Я понятия не имела, что на это ответить, поэтому промолчала и огляделась в поисках Шульцева. Признаться, мое воображение так ярко рисовало этого человека, что и в голову не приходило вбить его имя в гугл и посмотреть на картинку. Я думала, что он должен быть невысоким, полноватым, с острым носом обязательно. Крыса, как она есть. Но интуиция жестоко ошиблась: я не нашла ни единого подходящего под описание человека. Решив, что проще спросить и получить порцию колкостей, чем гадать, кто есть враг, я наклонилась к Новийскому и тихонько спросила:
— Который из них Шульцев?
Сергей удивленно повернулся ко мне, и я отодвинулась, поскольку лица оказались слишком близко.
— Думаю, Гордееву лучше не знать, что вы об этом спрашивали, — чуть улыбнувшись, произнес он.
— Вы правы. Ну так который?
Новийский кивнул, наклонился ко мне ближе и, прикрыв рот рукой, шепнул:
— Тот, что рядом с прокурором.
Не без труда вспомнив, как выглядел прокурор, я поискала глазами Шульцева и даже моргнула. Он оказался совершенно не таким, как я думала. Худой мужчина с приятным лицом и умными, честными глазами, ростом, пожалуй, ниже 170 см, в ладно сидящем костюме. Если что и выдавало в нем подлеца, то это маленькие, жидкие усики.
— Никогда бы не подумала, — пробормотала и, видимо, слишком громко.
— Да? — развеселился Новийский. — А каким вы его представляли?
— Ну… — замялась я, живо представив лицо Питера Петтигрю из фильмов о Гарри Поттере. — Не кем-то вроде вас, — ответила уклончиво.
Сергей негромко рассмеялся, привлекая излишнее внимание.

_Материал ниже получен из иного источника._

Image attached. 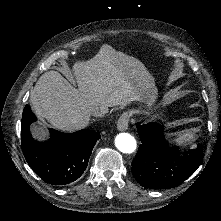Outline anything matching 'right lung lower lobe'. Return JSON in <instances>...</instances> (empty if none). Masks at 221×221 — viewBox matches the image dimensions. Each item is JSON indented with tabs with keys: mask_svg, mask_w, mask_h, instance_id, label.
Masks as SVG:
<instances>
[{
	"mask_svg": "<svg viewBox=\"0 0 221 221\" xmlns=\"http://www.w3.org/2000/svg\"><path fill=\"white\" fill-rule=\"evenodd\" d=\"M35 121V115L26 105L22 115L21 141L29 166L43 181L52 185H65L77 180L85 171L100 135L91 130L61 133L49 129L50 139L39 142L32 138L29 130Z\"/></svg>",
	"mask_w": 221,
	"mask_h": 221,
	"instance_id": "98d812e1",
	"label": "right lung lower lobe"
}]
</instances>
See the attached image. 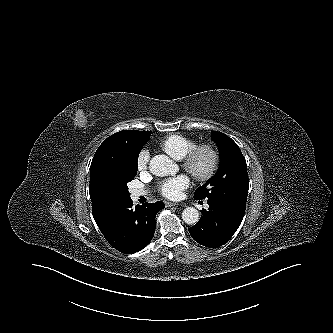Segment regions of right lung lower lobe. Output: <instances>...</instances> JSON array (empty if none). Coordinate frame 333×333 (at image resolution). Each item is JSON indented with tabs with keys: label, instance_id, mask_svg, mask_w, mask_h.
<instances>
[{
	"label": "right lung lower lobe",
	"instance_id": "obj_1",
	"mask_svg": "<svg viewBox=\"0 0 333 333\" xmlns=\"http://www.w3.org/2000/svg\"><path fill=\"white\" fill-rule=\"evenodd\" d=\"M128 199L117 205L99 227L107 241L118 251L132 254L142 250L155 232V216L165 207L162 201L132 207Z\"/></svg>",
	"mask_w": 333,
	"mask_h": 333
}]
</instances>
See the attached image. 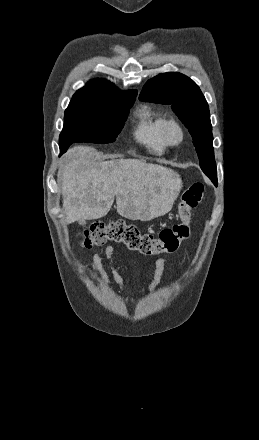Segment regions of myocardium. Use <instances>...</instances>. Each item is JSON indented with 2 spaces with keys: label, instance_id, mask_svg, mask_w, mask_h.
Listing matches in <instances>:
<instances>
[{
  "label": "myocardium",
  "instance_id": "1",
  "mask_svg": "<svg viewBox=\"0 0 259 440\" xmlns=\"http://www.w3.org/2000/svg\"><path fill=\"white\" fill-rule=\"evenodd\" d=\"M172 129H176L179 133V137L177 140H173L171 138ZM162 136L168 146H178L185 139V129L180 121L176 118H167L162 127Z\"/></svg>",
  "mask_w": 259,
  "mask_h": 440
}]
</instances>
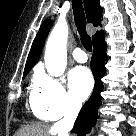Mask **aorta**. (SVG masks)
<instances>
[{"label":"aorta","instance_id":"obj_1","mask_svg":"<svg viewBox=\"0 0 136 136\" xmlns=\"http://www.w3.org/2000/svg\"><path fill=\"white\" fill-rule=\"evenodd\" d=\"M68 32L66 21L59 19L49 35L44 61L46 70L51 76L59 77L66 69Z\"/></svg>","mask_w":136,"mask_h":136}]
</instances>
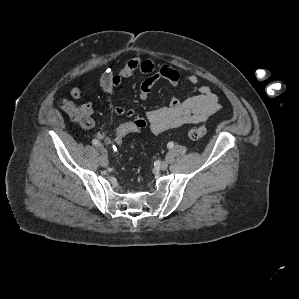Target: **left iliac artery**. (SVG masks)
<instances>
[{
  "instance_id": "1",
  "label": "left iliac artery",
  "mask_w": 299,
  "mask_h": 299,
  "mask_svg": "<svg viewBox=\"0 0 299 299\" xmlns=\"http://www.w3.org/2000/svg\"><path fill=\"white\" fill-rule=\"evenodd\" d=\"M173 146H174V143H173V142H169V143L167 144V147H168L169 149L173 148Z\"/></svg>"
}]
</instances>
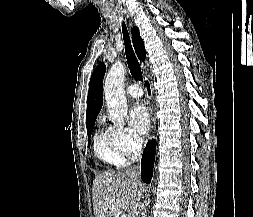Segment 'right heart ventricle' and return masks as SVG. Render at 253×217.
<instances>
[{"instance_id":"1","label":"right heart ventricle","mask_w":253,"mask_h":217,"mask_svg":"<svg viewBox=\"0 0 253 217\" xmlns=\"http://www.w3.org/2000/svg\"><path fill=\"white\" fill-rule=\"evenodd\" d=\"M93 149L95 156L107 165L118 168L127 165V159L115 143L109 129H98L95 132Z\"/></svg>"}]
</instances>
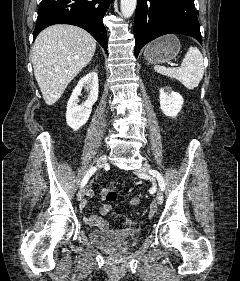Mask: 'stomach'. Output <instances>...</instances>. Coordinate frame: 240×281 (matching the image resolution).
I'll list each match as a JSON object with an SVG mask.
<instances>
[{"label": "stomach", "mask_w": 240, "mask_h": 281, "mask_svg": "<svg viewBox=\"0 0 240 281\" xmlns=\"http://www.w3.org/2000/svg\"><path fill=\"white\" fill-rule=\"evenodd\" d=\"M180 47L175 35H167L148 44L144 49V57L151 64L165 63L177 56Z\"/></svg>", "instance_id": "1"}]
</instances>
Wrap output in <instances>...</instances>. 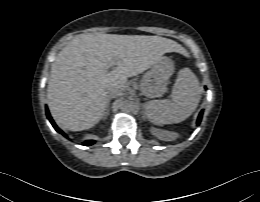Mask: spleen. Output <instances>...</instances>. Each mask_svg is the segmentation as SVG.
Wrapping results in <instances>:
<instances>
[{
	"label": "spleen",
	"mask_w": 260,
	"mask_h": 202,
	"mask_svg": "<svg viewBox=\"0 0 260 202\" xmlns=\"http://www.w3.org/2000/svg\"><path fill=\"white\" fill-rule=\"evenodd\" d=\"M200 94V85L195 74L189 68L181 69L172 89L171 101L146 102V114L154 123H179L195 111L200 101Z\"/></svg>",
	"instance_id": "obj_1"
}]
</instances>
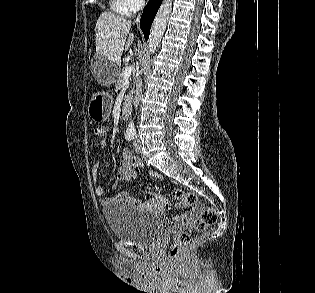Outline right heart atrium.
I'll return each instance as SVG.
<instances>
[{"label":"right heart atrium","instance_id":"right-heart-atrium-1","mask_svg":"<svg viewBox=\"0 0 315 293\" xmlns=\"http://www.w3.org/2000/svg\"><path fill=\"white\" fill-rule=\"evenodd\" d=\"M130 12H134L142 8L146 0H123Z\"/></svg>","mask_w":315,"mask_h":293}]
</instances>
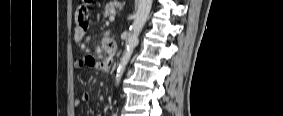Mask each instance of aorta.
<instances>
[{"instance_id":"762f6f07","label":"aorta","mask_w":283,"mask_h":116,"mask_svg":"<svg viewBox=\"0 0 283 116\" xmlns=\"http://www.w3.org/2000/svg\"><path fill=\"white\" fill-rule=\"evenodd\" d=\"M152 6V0H138L137 11L134 16V21L131 26V35L126 41V49L122 55L116 74V85L119 84L120 79L124 73L126 65L128 64L133 50L138 45V37L142 31Z\"/></svg>"}]
</instances>
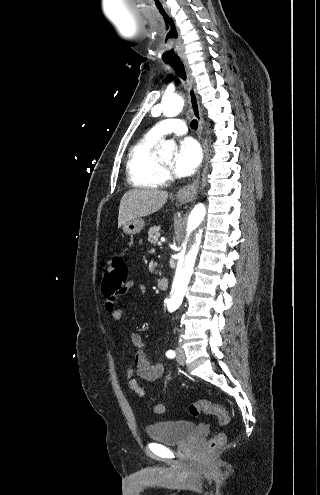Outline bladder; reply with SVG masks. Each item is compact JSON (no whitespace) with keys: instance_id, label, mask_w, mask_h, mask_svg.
<instances>
[{"instance_id":"obj_1","label":"bladder","mask_w":320,"mask_h":495,"mask_svg":"<svg viewBox=\"0 0 320 495\" xmlns=\"http://www.w3.org/2000/svg\"><path fill=\"white\" fill-rule=\"evenodd\" d=\"M196 424L188 421H159L147 426L149 437L165 444L185 442L196 432Z\"/></svg>"}]
</instances>
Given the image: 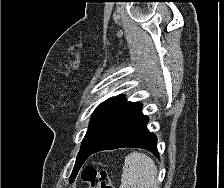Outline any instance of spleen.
Instances as JSON below:
<instances>
[{
	"mask_svg": "<svg viewBox=\"0 0 224 188\" xmlns=\"http://www.w3.org/2000/svg\"><path fill=\"white\" fill-rule=\"evenodd\" d=\"M157 167L146 154L132 152L125 158L120 188H159Z\"/></svg>",
	"mask_w": 224,
	"mask_h": 188,
	"instance_id": "spleen-1",
	"label": "spleen"
}]
</instances>
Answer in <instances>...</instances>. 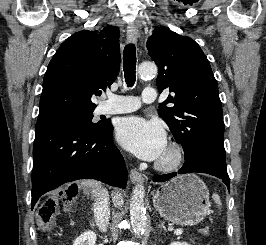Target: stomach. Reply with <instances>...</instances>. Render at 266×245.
I'll return each mask as SVG.
<instances>
[{
	"label": "stomach",
	"mask_w": 266,
	"mask_h": 245,
	"mask_svg": "<svg viewBox=\"0 0 266 245\" xmlns=\"http://www.w3.org/2000/svg\"><path fill=\"white\" fill-rule=\"evenodd\" d=\"M153 203L163 219L192 227L201 223L209 211V191L197 175H181L162 185Z\"/></svg>",
	"instance_id": "stomach-1"
}]
</instances>
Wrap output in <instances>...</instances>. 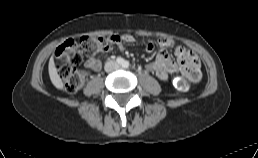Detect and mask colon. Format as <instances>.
<instances>
[{"label":"colon","mask_w":258,"mask_h":158,"mask_svg":"<svg viewBox=\"0 0 258 158\" xmlns=\"http://www.w3.org/2000/svg\"><path fill=\"white\" fill-rule=\"evenodd\" d=\"M121 39L119 36H83L79 40L67 39L56 50V57L59 60L57 73L62 80L65 90L75 93L82 89L85 84L86 74L79 71L76 66L83 60L82 52L89 58L101 52L113 50ZM176 87L183 92L190 89L186 78H179Z\"/></svg>","instance_id":"obj_1"}]
</instances>
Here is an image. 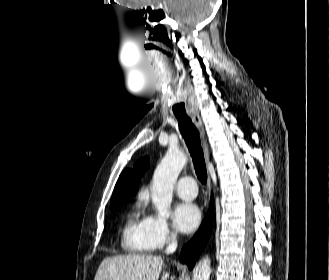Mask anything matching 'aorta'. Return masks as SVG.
Returning a JSON list of instances; mask_svg holds the SVG:
<instances>
[{
  "label": "aorta",
  "mask_w": 329,
  "mask_h": 280,
  "mask_svg": "<svg viewBox=\"0 0 329 280\" xmlns=\"http://www.w3.org/2000/svg\"><path fill=\"white\" fill-rule=\"evenodd\" d=\"M187 163V156L177 148H170L157 166L152 180V202L159 215H171L173 188L178 175ZM211 260L203 257L192 271V280H209Z\"/></svg>",
  "instance_id": "aorta-1"
}]
</instances>
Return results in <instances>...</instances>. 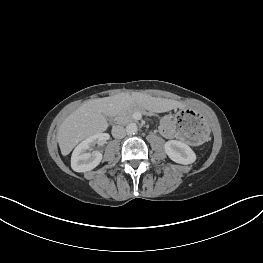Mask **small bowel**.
<instances>
[{"label":"small bowel","mask_w":263,"mask_h":263,"mask_svg":"<svg viewBox=\"0 0 263 263\" xmlns=\"http://www.w3.org/2000/svg\"><path fill=\"white\" fill-rule=\"evenodd\" d=\"M160 131L166 138H174L177 136L173 121L170 116H165L160 122Z\"/></svg>","instance_id":"small-bowel-1"}]
</instances>
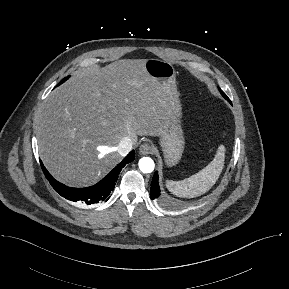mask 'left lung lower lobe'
I'll return each instance as SVG.
<instances>
[{"mask_svg": "<svg viewBox=\"0 0 289 289\" xmlns=\"http://www.w3.org/2000/svg\"><path fill=\"white\" fill-rule=\"evenodd\" d=\"M224 98H226L230 103L231 101L229 100V98L225 95L223 96ZM159 176H158V172L156 171L154 173L153 179H152V184H151V199H156L160 196V187H159Z\"/></svg>", "mask_w": 289, "mask_h": 289, "instance_id": "1", "label": "left lung lower lobe"}]
</instances>
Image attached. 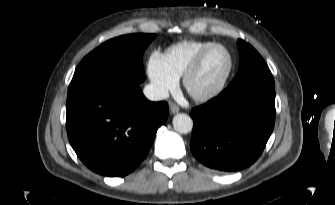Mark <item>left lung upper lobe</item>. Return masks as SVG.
I'll return each instance as SVG.
<instances>
[{"instance_id": "left-lung-upper-lobe-1", "label": "left lung upper lobe", "mask_w": 335, "mask_h": 205, "mask_svg": "<svg viewBox=\"0 0 335 205\" xmlns=\"http://www.w3.org/2000/svg\"><path fill=\"white\" fill-rule=\"evenodd\" d=\"M240 52L239 71L229 86L257 83L274 87V79L266 62L247 42L237 41Z\"/></svg>"}]
</instances>
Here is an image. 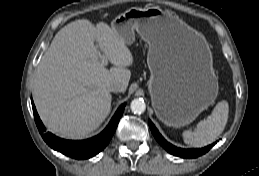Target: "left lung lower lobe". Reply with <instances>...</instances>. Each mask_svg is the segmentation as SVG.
Wrapping results in <instances>:
<instances>
[{
	"mask_svg": "<svg viewBox=\"0 0 259 176\" xmlns=\"http://www.w3.org/2000/svg\"><path fill=\"white\" fill-rule=\"evenodd\" d=\"M149 126H150L152 134L154 135L156 140L159 142V144L163 148H165L170 154H173L175 156H179V157H183V158H196V157L208 152L215 144V143H213L209 146H206L204 148H199V149L177 148V147L173 146L172 144H170L169 142H167L161 136V134L158 132V130L155 128L154 124L151 121H149Z\"/></svg>",
	"mask_w": 259,
	"mask_h": 176,
	"instance_id": "1",
	"label": "left lung lower lobe"
}]
</instances>
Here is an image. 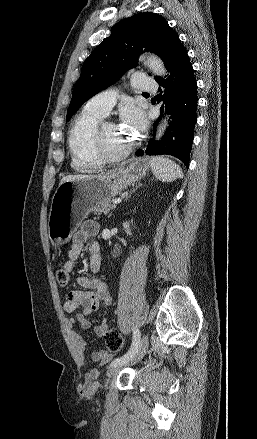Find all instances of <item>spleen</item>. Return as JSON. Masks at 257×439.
Wrapping results in <instances>:
<instances>
[{"label": "spleen", "mask_w": 257, "mask_h": 439, "mask_svg": "<svg viewBox=\"0 0 257 439\" xmlns=\"http://www.w3.org/2000/svg\"><path fill=\"white\" fill-rule=\"evenodd\" d=\"M150 167L153 175L162 182H172L177 178H183L180 166L166 157H153Z\"/></svg>", "instance_id": "1"}]
</instances>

Это было совсем не к месту. Суд, проблемы, и смеющийся Новийский, который обычно был, прямо скажем, мрачноват.
— Вроде меня, значит, — пробормотал он. — Поверьте, Ульяна Дмитриевна, это даже лестное сравнение, — начал он. — Михаил Шульцев умеет производить правильное впечатление даже несмотря на вполне определенную репутацию. Все попадаются, решив, что не может он быть таким негодяем, как рисуют окружающие. Этот человек обладает исключительным даром внушения. Хотел бы я с ним конкурировать.
— Жалеете об отсутствии навыков подлеца? — возмутилась я.
— Вы зря обо мне столь положительного мнения, — усмехнулся Новийский, открыто признавая, что и ему некоторые вольности не чужды.
Что ж, возможно в его словах была доля правды, учитывая, как именно он разводился с женой. Но разве могла адекватно рассуждать я — неприметная девочка из низов, с которой он сидел на соседнем стуле на глазах у представителей СМИ. Поверьте, после слов людей, подобных Лонкиному Роману, такое впечатляет особенно сильно.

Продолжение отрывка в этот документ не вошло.